Ему же ты указываешь, как тюбиками на стеклянных берегах океанов проходили члены народа, пережившие долгую и интересную жизнь. И хотя Лимонов мог бы, как это делали зубры прошлого века, собрать единый толстый том «Люди, годы, жизнь», его восприятие — это мемуарная проза уже нового образца. Её удобно читать в цифровом варианте — это проза эпохи «Живого журнала», которую Лимонов чувствовал, как никто.
В общем, Харьков в трилогии — один из главных героев. Его образ Лимонов слепил и обессмертил подобно тому, как свой Петербург нам оставил Достоевский, свой Лондон — Диккенс и Дублин — Джойс. Все эти большие культурные центры, а вот за Харьков можно порадоваться особенно. Таких известных литераторов он произвел неменшего.
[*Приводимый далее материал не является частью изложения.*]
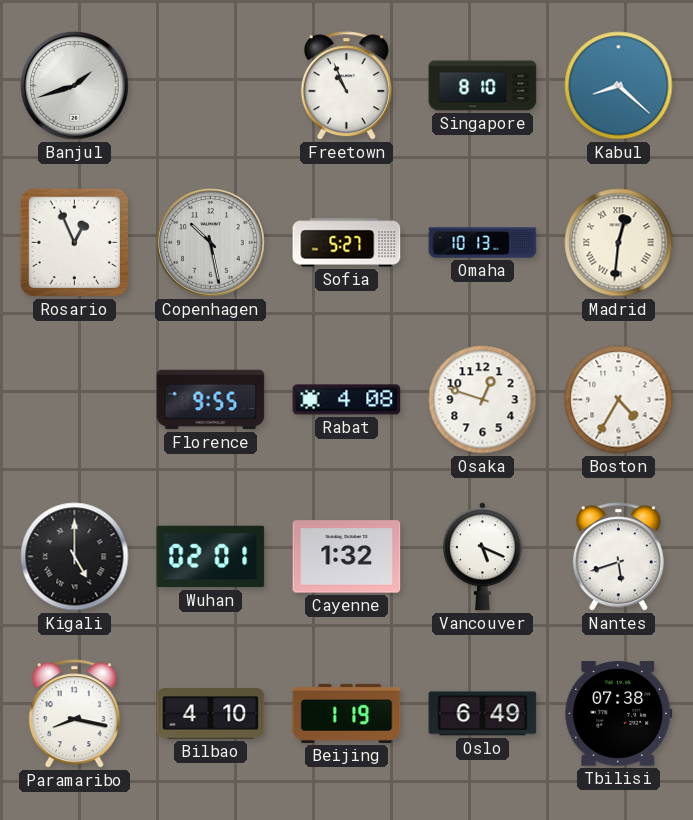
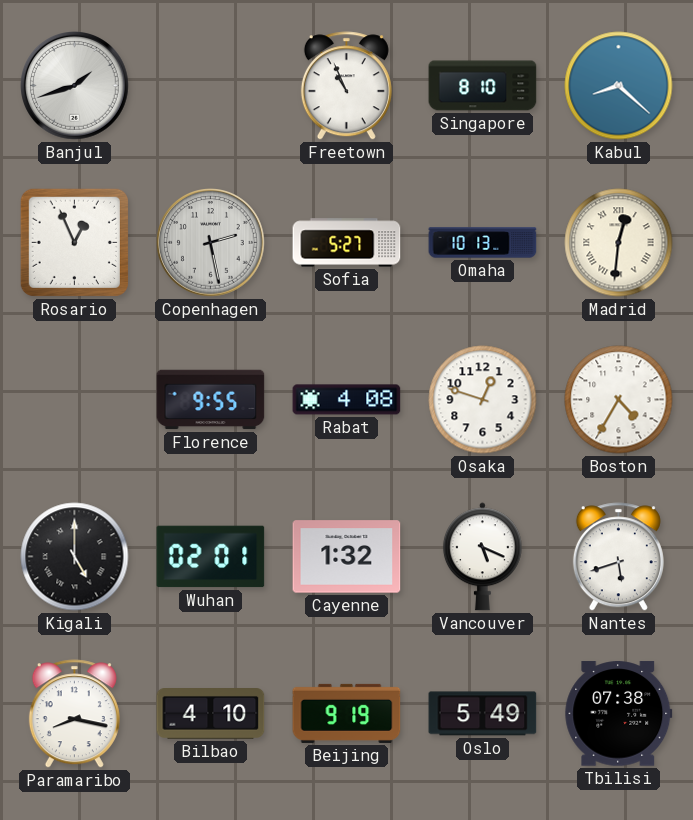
Copenhagen: 10:28 -> 2:28
Beijing: 1:19 -> 9:19
Oslo: 6:49 -> 5:49
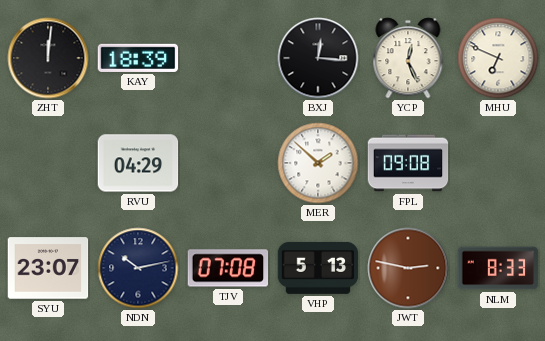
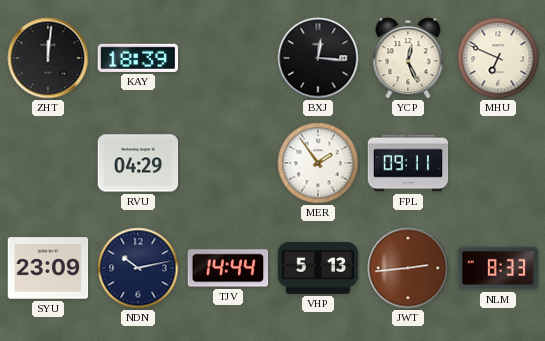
MER: 1:52 -> 1:54
FPL: 09:08 -> 09:11
SYU: 23:07 -> 23:09
TJV: 07:08 -> 14:44
JWT: 2:47 -> 2:44
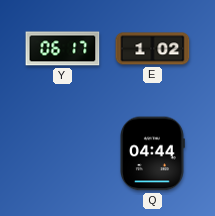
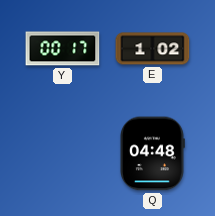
Y: 06:17 -> 00:17
Q: 04:44 -> 04:48
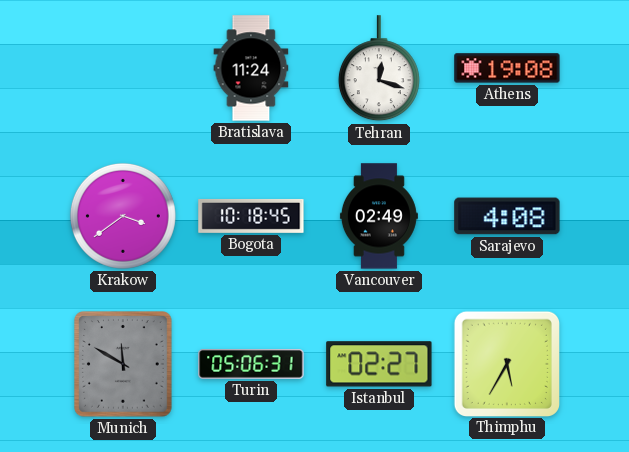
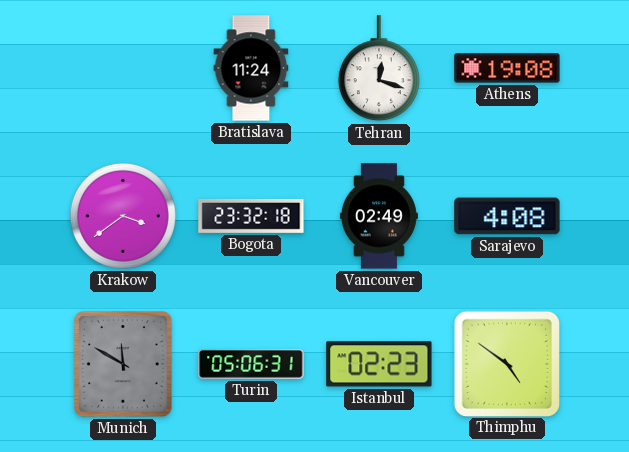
Bogota: 10:18 -> 23:32
Istanbul: 02:27 -> 02:23
Thimphu: 5:35 -> 4:51
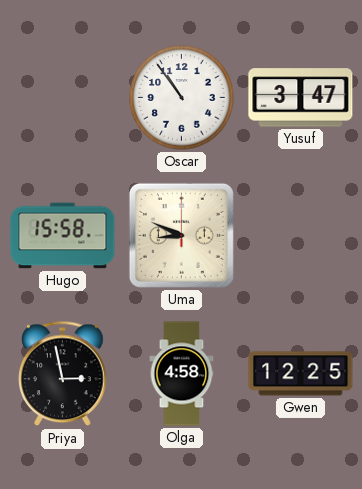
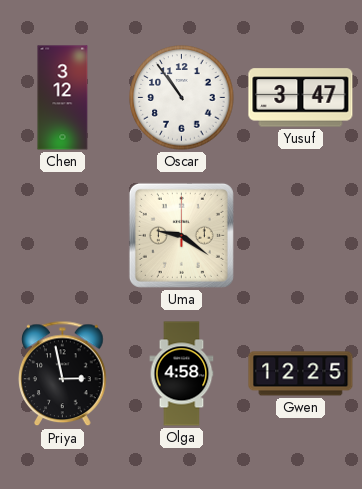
Chen: none -> 3:12
Hugo: 15:58 -> none
Uma: 8:49 -> 9:21
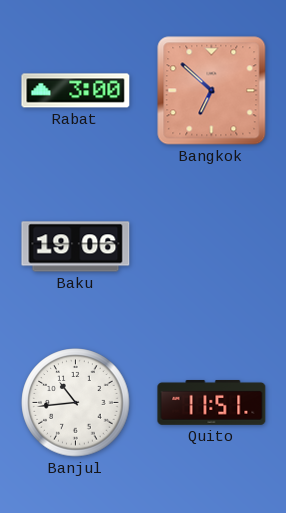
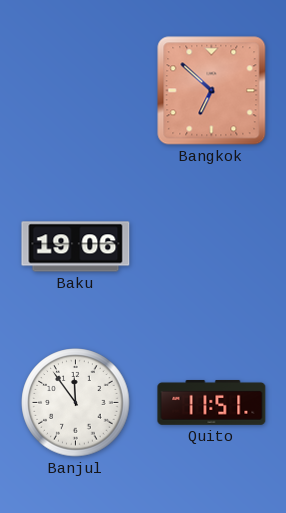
Rabat: 3:00 -> none
Banjul: 10:44 -> 11:54
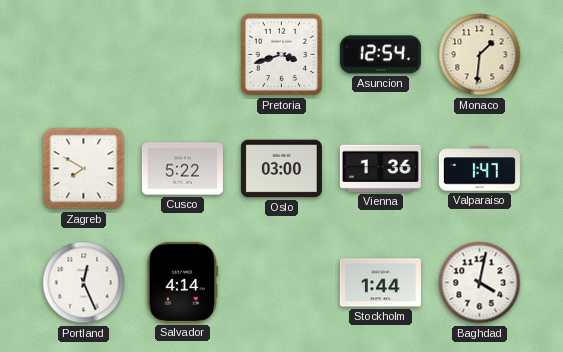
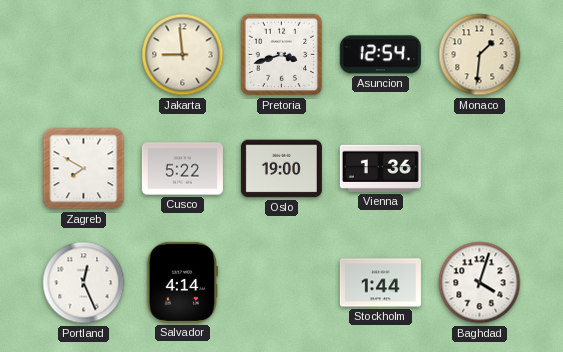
Jakarta: none -> 8:59
Oslo: 03:00 -> 19:00
Valparaiso: 1:47 -> none
Baghdad: 4:02 -> 4:03
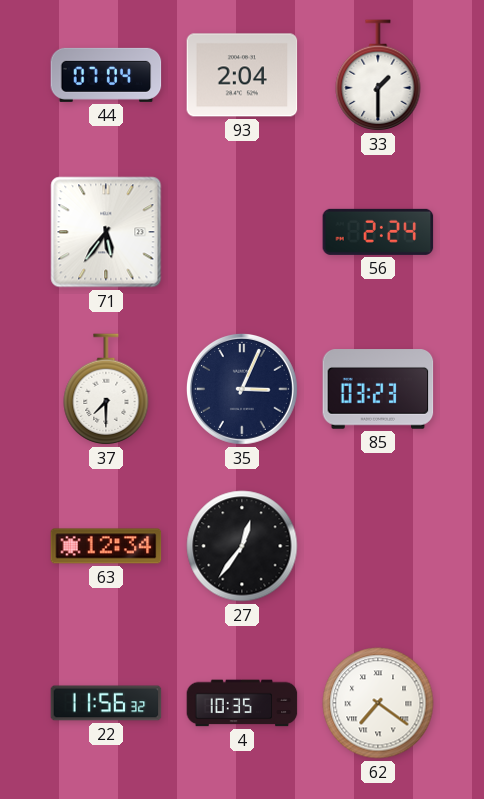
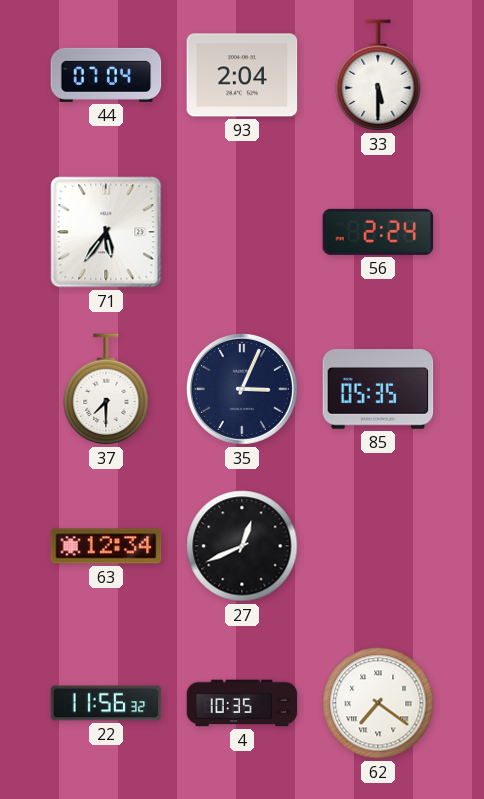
33: 1:30 -> 5:30
85: 03:23 -> 05:35
27: 12:36 -> 12:41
За всем этим лимоновским классицизмом кроются рассказы — возможно, самая недооцененная часть наследия Лимонова. «Великая мать любви» и «Американские каникулы» — два сборника, после которых заканчивается Американская мечта, начинается русская улыбка — это последний эмигрантский червяк. Её удобно читать в отношении к данному современному явлению, культурное вызовение, а не косвенное. Нечто похожее произошло и с Лимоновым, решившим, что он субъект не только художественной, но и вообще материальной культуры, способный менять мир вокруг себя. Отсюда явная публичность его следующих книг. Время любви кончилось в 1990-х, началась время войны.
Лимонов, кстати, оставил и сборник военных рассказов, закрывающий потребность отечественного читателя в собственном Эрнсте Юнгере — «неправильном» писателе потерянного поколения. В книге «СМЕРТЬ» («смерть» по-сербски) — истории с фронтов югославской войны, рассказанные человеком, поистине зачерпнувшим (как и итальянские футуристы в свое время) боевыми действиями:
«Красивейшие земли виноградин и садов смотрятся еще величественно во времена войн на этих землях. Известная запущенность и нанытые военной повреждения придают этим ключкам земного рая особое очарование».
По аналогии с «акциями прямого действия», которые проводили нацболи (захват кресла «Аврора» в Петербурге, здания администрации президента — в Москве), Лимонов ушел и в литературу прямого действия. Львиная доля книг писателя, начинавшаяся с 90-х — это публицистика. Сборники «Лимонов против Жириновского», «Лимонов против Путина», «Моя политическая биография», «лекции о будущем» и много-много других вещей. Если лор «эпохи первоначального накопления» и «тучных негодяев» вам не настолькро интересно, чтобы читать все это, можно обойтись, например, «Другой Россией» — сборником статей, нацельный выражающий ту самую роль Лимонова в действии — в книге очень много добрых и привлекательных образов еще сталинского СССР, которые из Парижа Пятой республки выглядят особенно упоительно: песни Клавдии Шульженко, Николай Черкасов в роли Александра Невского и множество мелочей нехитрых советских бытностей. Ясно, эта публцистика его следующих книг. Время любви закончилось в 1990-х, началась время войны.
Лимонов, кстати, оставил и сборник военных рассказов, закрывающий потребность отечественного читателя в собственном Эрнсте Юнгере — «неправильном» писателе потерянного поколения. В книге «СМЕРТЬ» («смерть» по-сербски) — истории с фронтов югославской войны, рассказанные человеком, поистине зачерпнувшим (как и итальянские футуристы в свое время) боевыми действиями:
Эта нормальная для европейского художника шаг. Жан-Люк Гадар, устав от художественного кино, в «красном мае» 1968-го тоже осознал, что может претендовать на большее и вызывать производимым прямую реакцию, а не косвенную. Нечто похожее произошло и с Лимоновым, решившим, что он субъект не только художественной, но и вообще материальной культуры, способный менять мир вокруг себя. Отсюда явная публичность его следующих книг. Время любви кончилось в 1990-х, началась время войны.